EL PASO COUNTY , Colo. (KRDO) -- On Tuesday, for the second day in a row, southeastern El Paso County is expected to get much of the snow that has fallen in the Pikes Peak region since late Sunday night.
In addition to receiving between 5 and 7 inches through Monday morning, KRDO StormTracker Meteorologist Sam Postich said that the area could receive up to an additional 5 inches through Tuesday night.
Bryan Finley, a county highway foreman, said that snow removal will be more challenging Tuesday because of stronger winds, fog, more limited visibility and colder temperatures.

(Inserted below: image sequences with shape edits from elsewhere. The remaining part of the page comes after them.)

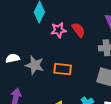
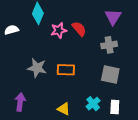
white semicircle: (13, 58) -> (12, 30), moved

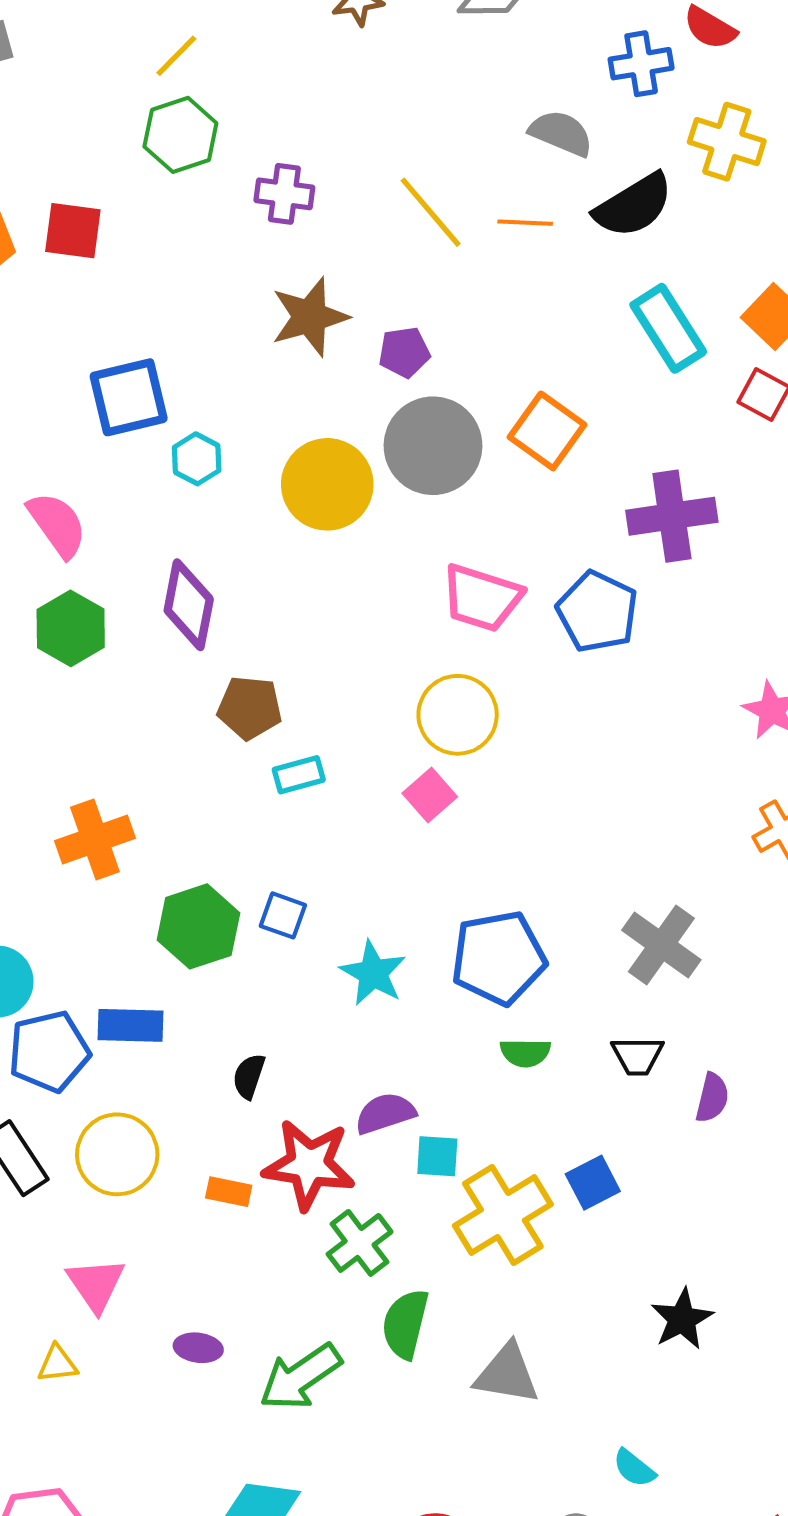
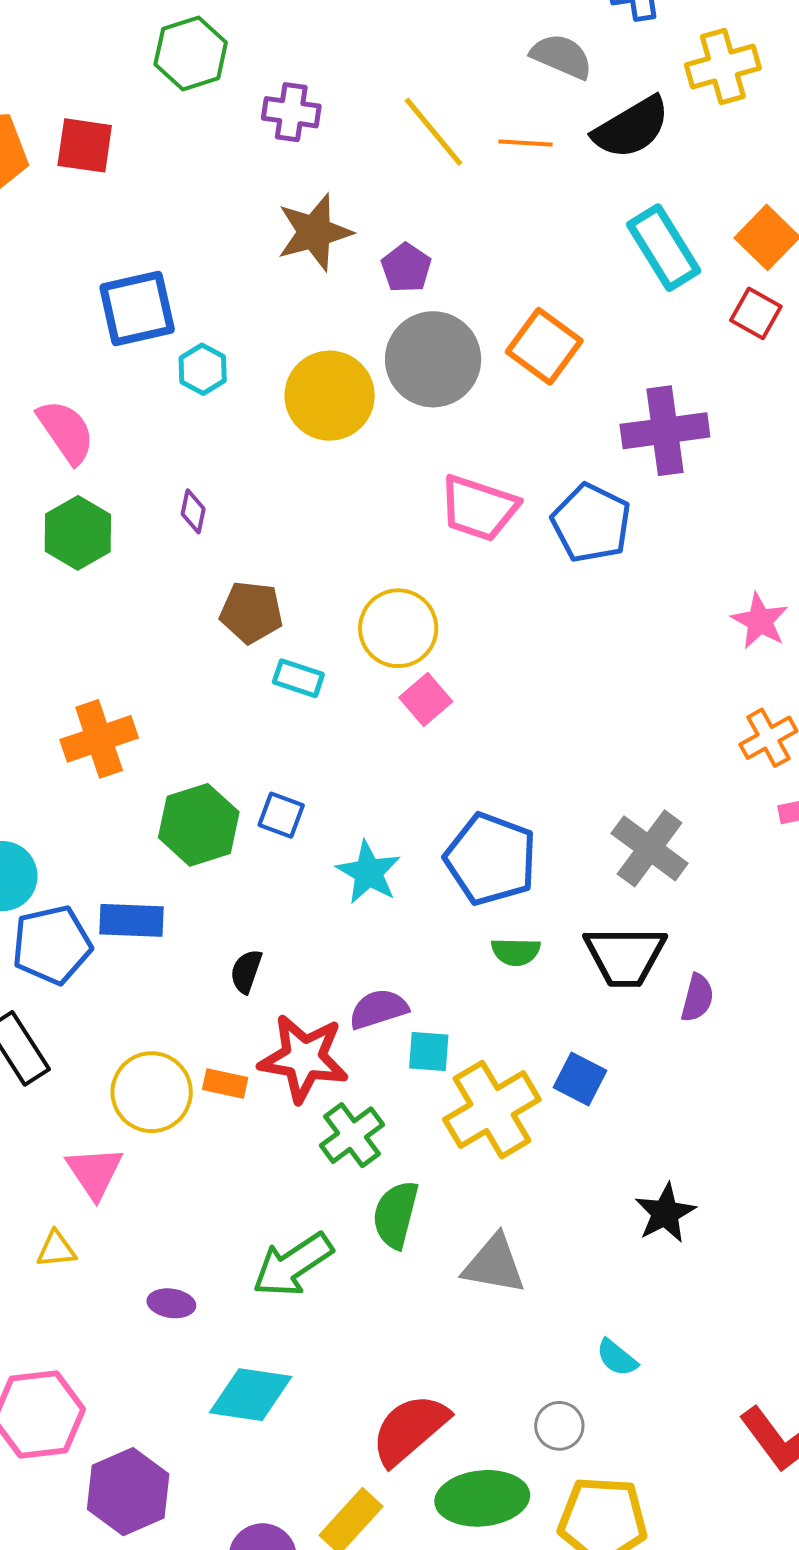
yellow cross: (727, 142) -> (723, 66), turned -34
purple pentagon: (404, 352) -> (406, 268), turned -30
purple diamond: (189, 605) -> (193, 511), size x0.5
yellow circle: (458, 715) -> (398, 628), moved
cyan rectangle: (299, 775) -> (298, 678), turned 33
blue pentagon: (498, 958) -> (491, 859), turned 30
black trapezoid: (637, 1056) -> (625, 956), size x1.6
yellow circle: (117, 1154) -> (152, 1092), moved
blue square: (593, 1183) -> (580, 1079), turned -36
purple ellipse: (198, 1348) -> (171, 1303), moved

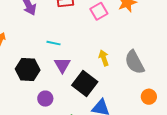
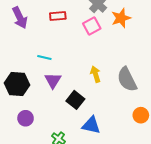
black square: (85, 84) -> (75, 100), size x0.7
purple circle: (45, 99) -> (26, 118), moved

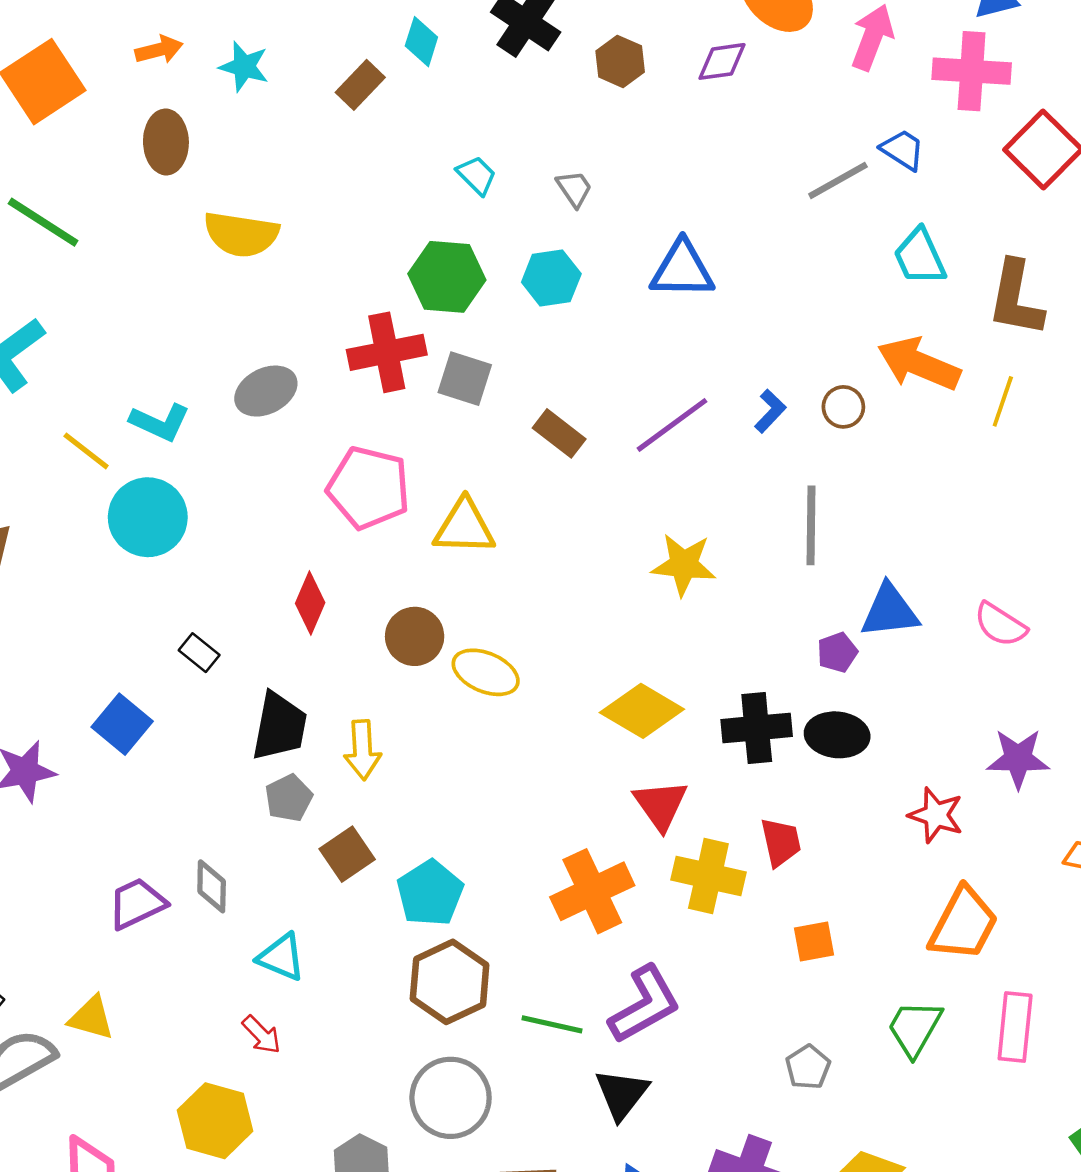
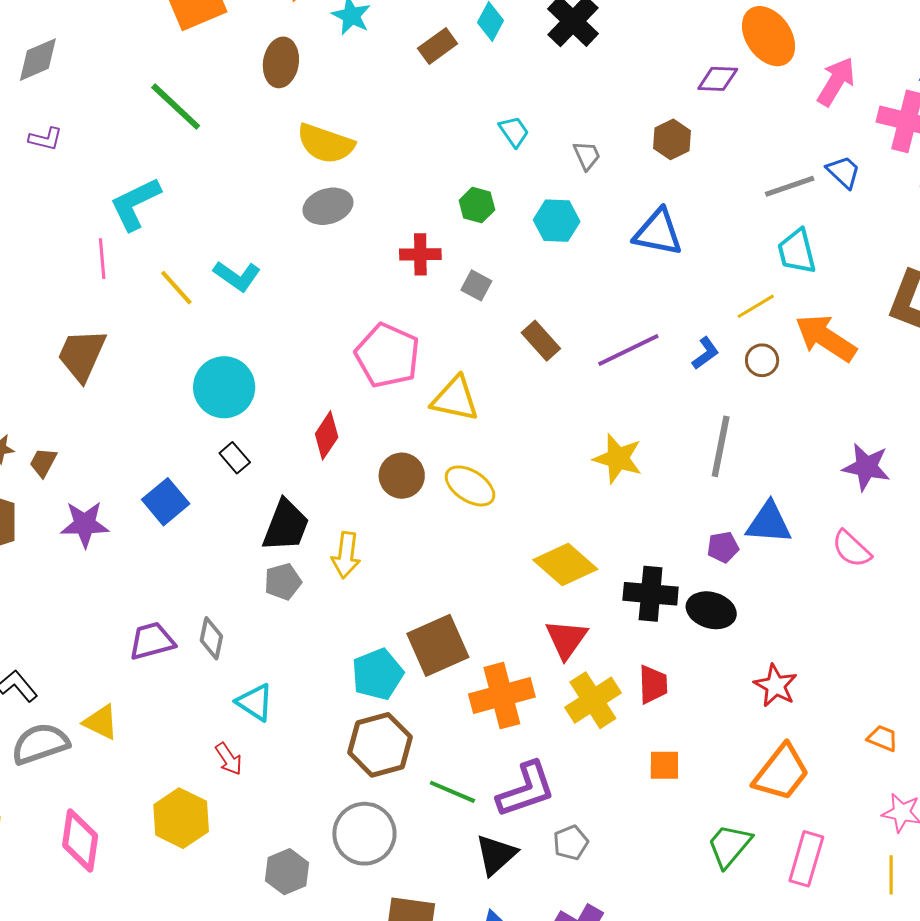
brown hexagon: (620, 61) -> (672, 139), moved
cyan trapezoid: (920, 257) -> (797, 251), moved
green hexagon: (447, 277) -> (477, 205), size x0.6
red cross: (387, 352) -> (420, 254), size x0.7
gray square: (465, 379) -> (476, 285), size x0.7
gray ellipse: (266, 391) -> (328, 206), moved
yellow line: (1003, 401) -> (756, 306), moved, turned 30
cyan circle: (148, 517) -> (224, 387), moved
yellow ellipse: (486, 672) -> (470, 486), moved
purple star: (1018, 759) -> (866, 467), moved
brown square: (347, 854) -> (438, 645), moved, size x1.5
yellow cross: (708, 876) -> (593, 700), turned 34
gray pentagon: (808, 1067) -> (571, 843), moved

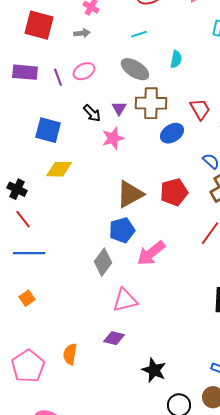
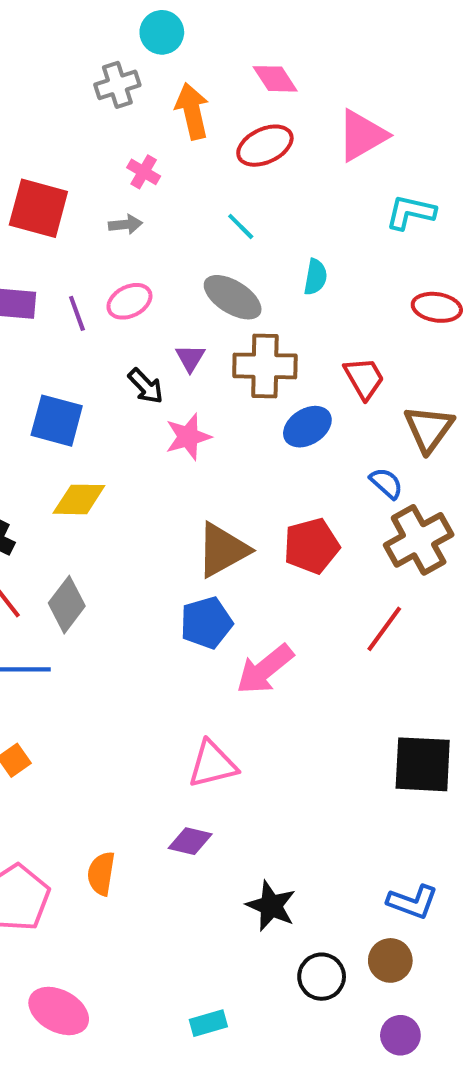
cyan line: (139, 34) -> (241, 226), turned 63
purple triangle: (119, 108) -> (190, 358), moved
gray diamond: (103, 262) -> (67, 605), moved

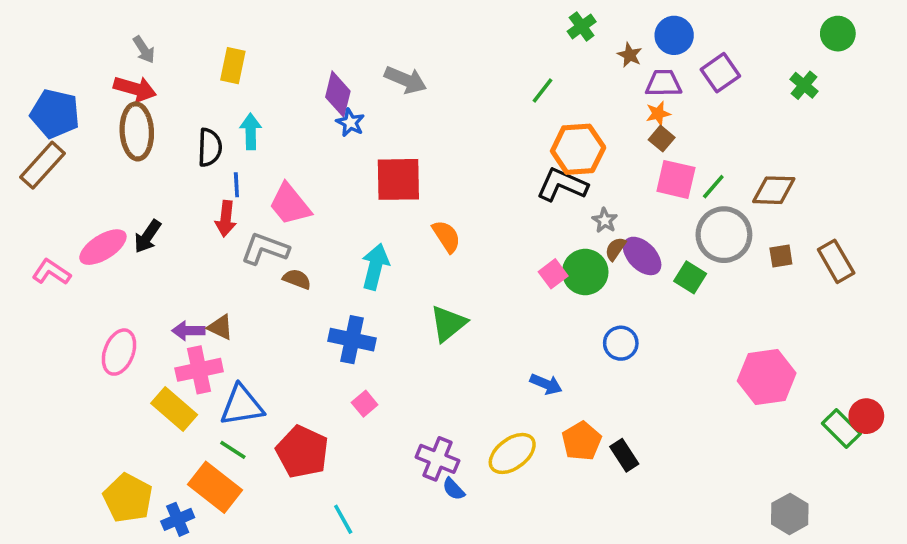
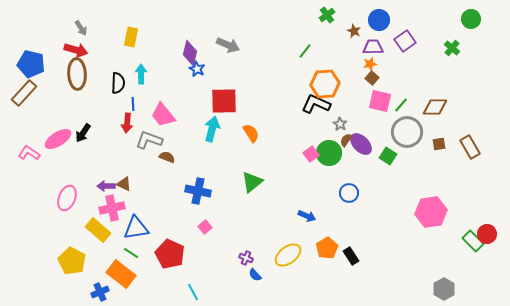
cyan arrow: (375, 267) -> (212, 129), moved
purple cross: (437, 459) -> (246, 258), size x0.6
yellow pentagon: (128, 498) -> (72, 261), moved

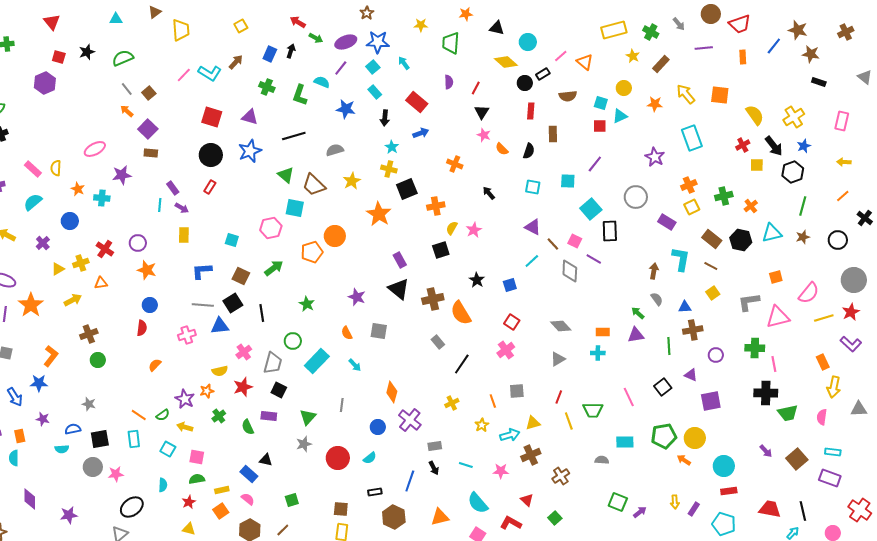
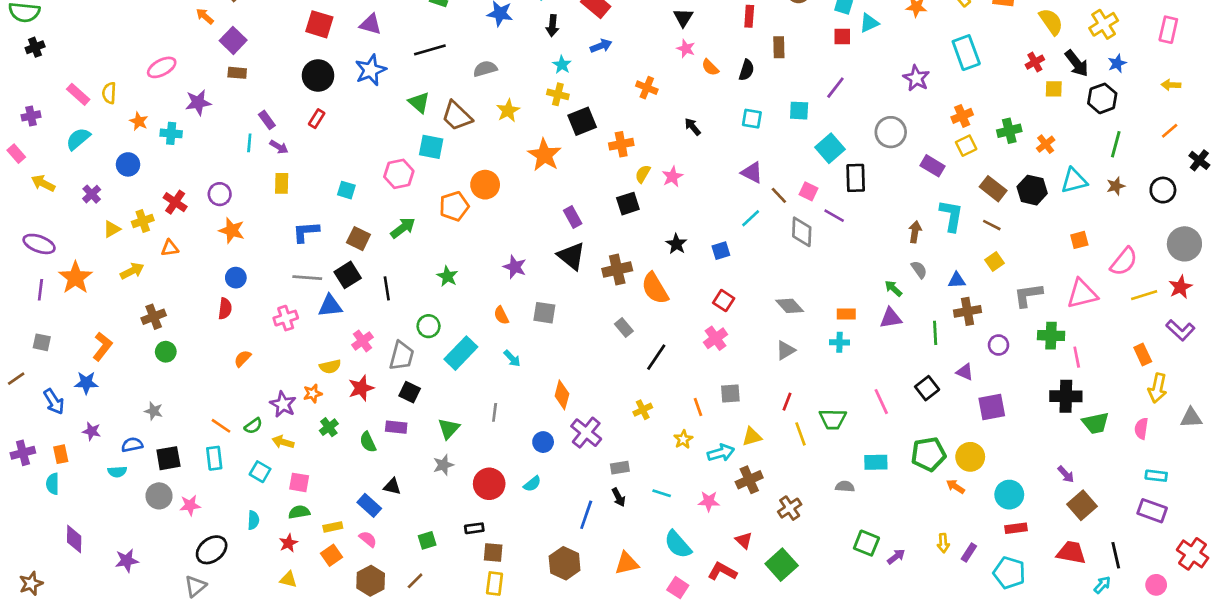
gray L-shape: (749, 302) -> (1028, 295), moved
brown square: (797, 459) -> (1082, 505), moved
black rectangle: (375, 492) -> (474, 528), moved
green square: (555, 518) -> (782, 565), size x1.6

The snow canceled classes for area schools but didn't cancel a young rancher's chores at home.
"I've got to go and feed some cattle," said Brett Green, 16. "About 350 head. It'll take us about two hours on a good day, so it'll probably take us about three today."
Some roads had a layer of ice under the snow. Some people stayed home from work but a married couple had a good reason for being out in the elements.
"We had a doctor's appointment," said David and Clarisse Burney. "We found out that we're pregnant, so we have to have our baby appointment."
While the snow was inconvenient for some, it's a blessing for many ranchers and farmers who need the moisture for crops and livestock.
"I was talking with a rancher who lives north of here," Green said. "He's mad because we got a lot more snow down here than they did up there."
Monday, Jan. 25 -- The first round of the latest snowstorm left the heaviest snow totals in an unlikely area.
Instead of the usual locations such as Woodland Park, Monument and Black Forest, southeastern El Paso County received the most snowfall -- between 5 and 7 inches.
Much of that snow fell between Yoder and Pueblo County; Bryan Finley, a county highway foreman, said that the weather caused no serious issues.
"This storm cam in from the south and that brought this area more snow than it would get otherwise," he said.
The county's rural areas have a mix of paved and gravel roads. Finley said that while plows remove frozen moisture from the paved roads as quickly as possible, crews try to leave moisture on gravel roads to soften them and eliminate the "washboard" effect that causes bumpy driving.
The county has eight people working and covering the area from Calhan south to the Pueblo County line. Crews began working at 4 a.m. Monday and a new crew took over at 2 p.m.